Penn also produced the trunk engine for HMS Warrior and during construction was requested to develop an engine design for the RN gunboats being readied for the Crimean War. Penn chose his trunk engine design and subsequently produced 90 sets of what were the first mass-produced, high-pressure and high-revolution marine engines. At the Admiralty's insistence, they also used the Whitworth measurement standards throughout; Penn was a great friend of Joseph Whitworth, and employed the precision instruments and tools developed by him. The association with Whitworth was important in the development of mass-produced marine engines, as is clear from the obituary to Whitworth from The Times of 24 January 1887:

The Crimean War began, and Sir Charles Napier demanded of the Admiralty 120 gunboats, each with engines of 60 horsepower, for the campaign of 1855 in the Baltic. There were just ninety days in which to meet this requisition, and, short as the time was, the building of the gunboats presented no difficulty. It was otherwise however with the engines, and the Admiralty were in despair. Suddenly, by a flash of the mechanical genius which was inherent in him, the late Mr John Penn solved the difficulty, and solved it quite easily.

He had a pair of engines on hand of the exact size.

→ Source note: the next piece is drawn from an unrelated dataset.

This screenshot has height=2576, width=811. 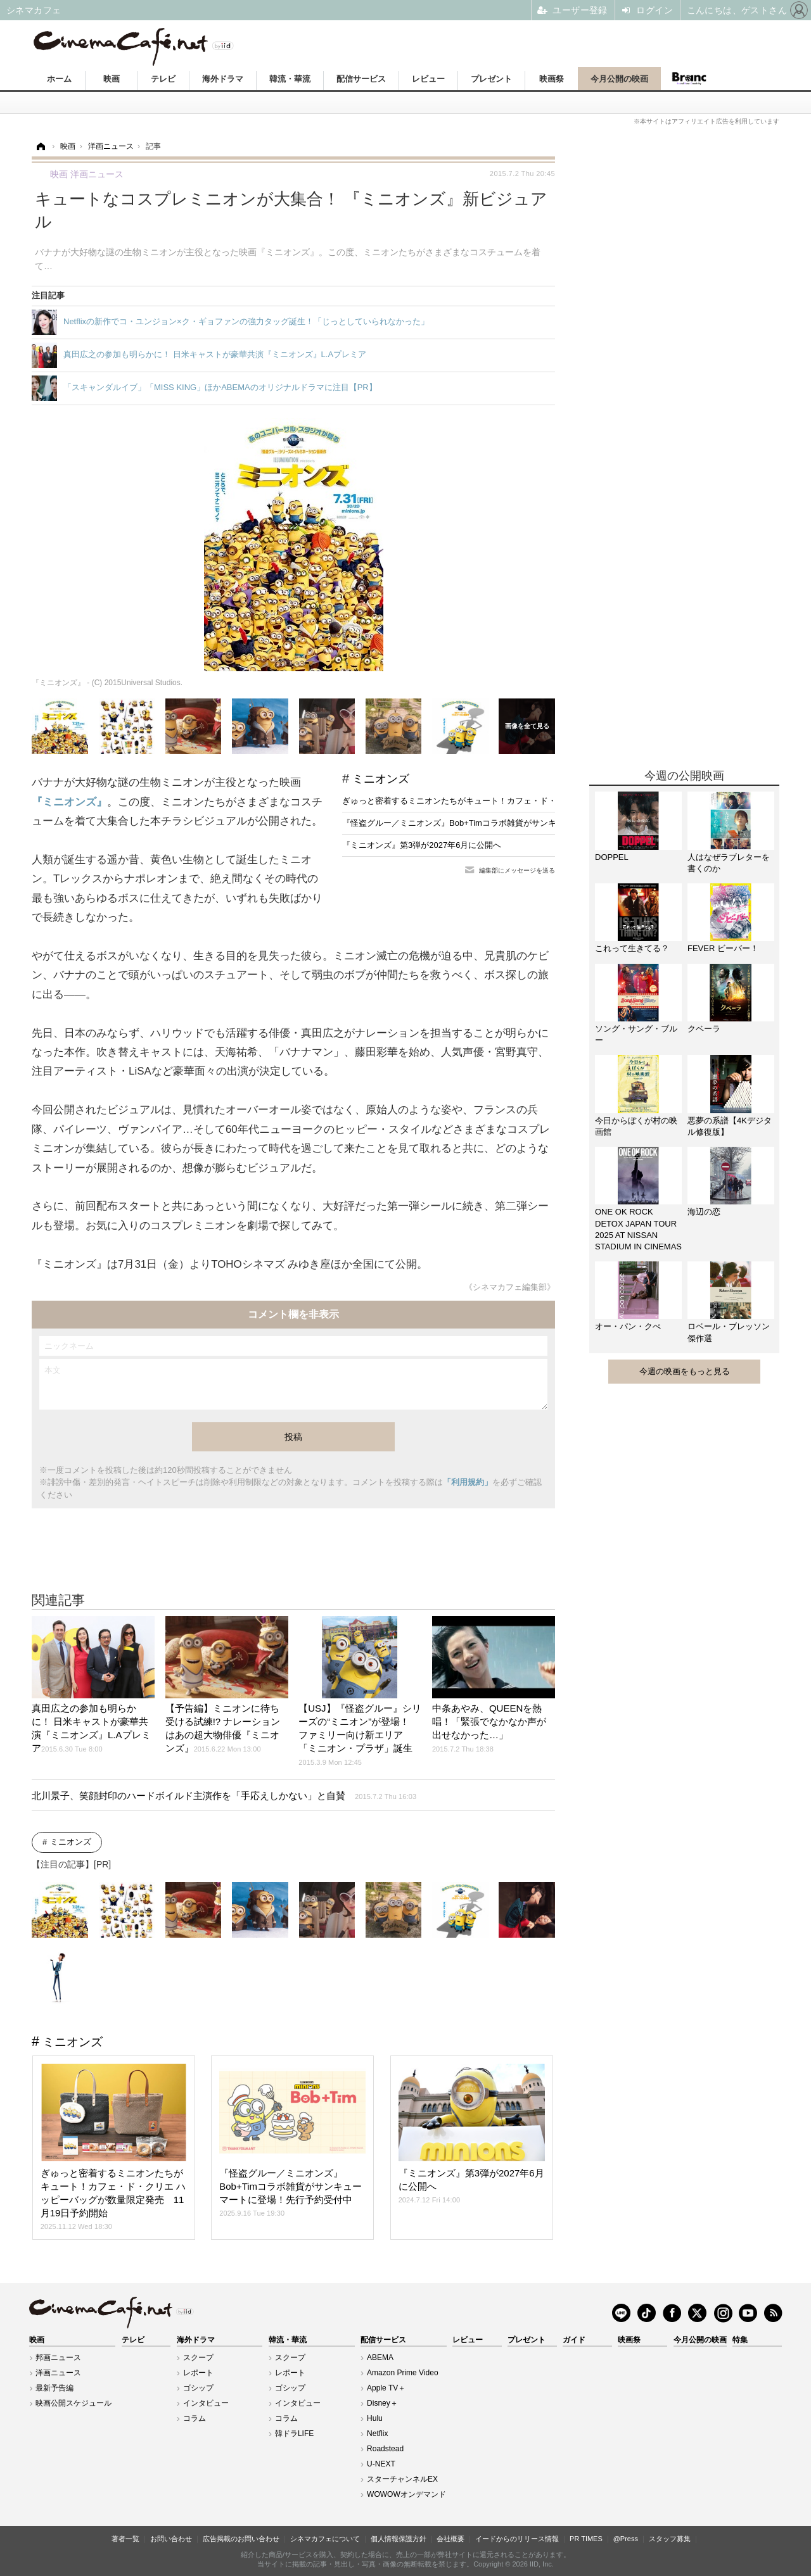 What do you see at coordinates (450, 2538) in the screenshot?
I see `会社概要` at bounding box center [450, 2538].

He took them to pieces and he distributed the parts among the best machine shops in the country, telling each to make ninety sets exactly in all respects to the sample. The orders were executed with unfailing regularity, and he actually completed ninety sets of engines of 60 horsepower in ninety days – a feat which made the great Continental Powers stare with wonder, and which was possible only because the Whitworth standards of measurement and of accuracy and finish were by that time thoroughly recognised and established throughout the country.

The engine recovered from the wreck of the SS Xantho is of the gunboat type. Built (or assembled) in 1861, it is the only known example, and in being recovered intact was found to have all its fittings and fixtures attached including Penn's nameplate. It is on display at the Western Australian Museum.

John Penn's firm was a major employer in the Greenwich area with 1800 employed at its Greenwich and Deptford works at its peak. John Penn and Sons was considered the best-equipped marine engineering works and Penn a model employer. He recognised the value of skilled employees through pensions and awarded Christmas gifts. His works also provided the education for a whole generation of marine engineers.

===Amalgamation===
It was amalgamated with the Thames Ironworks and Shipbuilding Company in 1899 under the name of Thames Iron Works, Shipbuilding and Engineering Company. The combined company failed in 1912.